◆ **What is needed**: Give back every line of the material below that has the string "activities".

◆ **Exercise materials**:
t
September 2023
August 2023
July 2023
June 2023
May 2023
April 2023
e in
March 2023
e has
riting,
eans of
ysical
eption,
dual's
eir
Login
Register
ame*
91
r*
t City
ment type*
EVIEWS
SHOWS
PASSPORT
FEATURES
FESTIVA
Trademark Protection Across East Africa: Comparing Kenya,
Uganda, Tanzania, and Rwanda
...
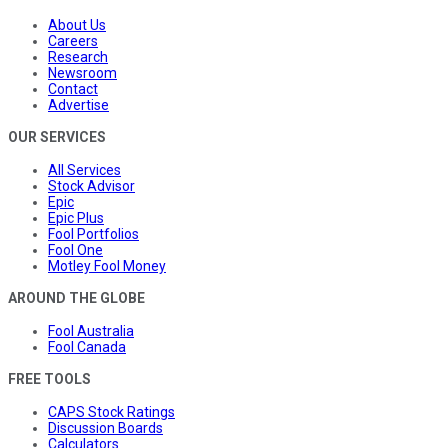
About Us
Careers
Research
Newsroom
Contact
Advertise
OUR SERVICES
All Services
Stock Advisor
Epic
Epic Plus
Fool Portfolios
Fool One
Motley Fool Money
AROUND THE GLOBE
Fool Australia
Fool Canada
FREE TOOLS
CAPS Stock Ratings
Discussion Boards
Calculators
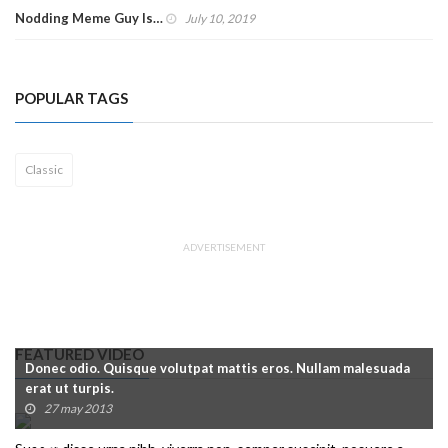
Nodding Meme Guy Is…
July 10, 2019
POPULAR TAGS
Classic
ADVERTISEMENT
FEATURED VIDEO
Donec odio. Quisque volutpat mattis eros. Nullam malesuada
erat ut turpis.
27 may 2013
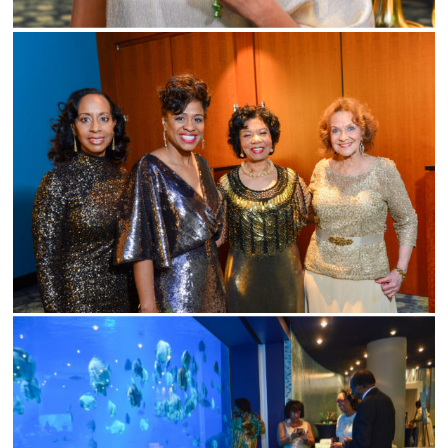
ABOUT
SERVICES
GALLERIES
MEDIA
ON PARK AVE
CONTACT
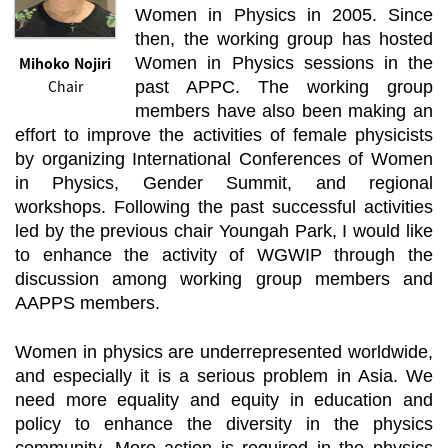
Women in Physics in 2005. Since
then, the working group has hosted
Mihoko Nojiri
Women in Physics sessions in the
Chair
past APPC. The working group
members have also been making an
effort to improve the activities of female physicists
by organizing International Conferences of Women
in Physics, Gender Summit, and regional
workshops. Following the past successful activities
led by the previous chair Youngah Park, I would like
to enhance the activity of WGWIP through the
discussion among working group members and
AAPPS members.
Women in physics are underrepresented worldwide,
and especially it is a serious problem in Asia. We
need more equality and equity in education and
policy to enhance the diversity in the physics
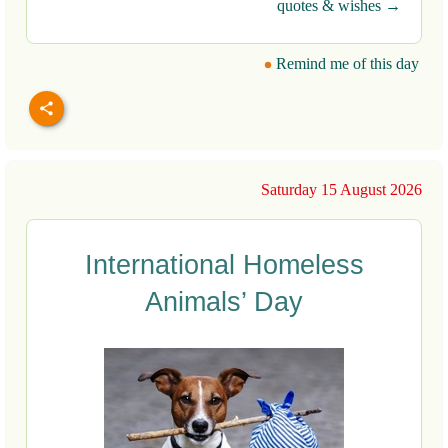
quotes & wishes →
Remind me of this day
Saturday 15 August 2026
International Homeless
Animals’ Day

◆ **Exercise output**:
effort to improve the activities of female physicists
workshops. Following the past successful activities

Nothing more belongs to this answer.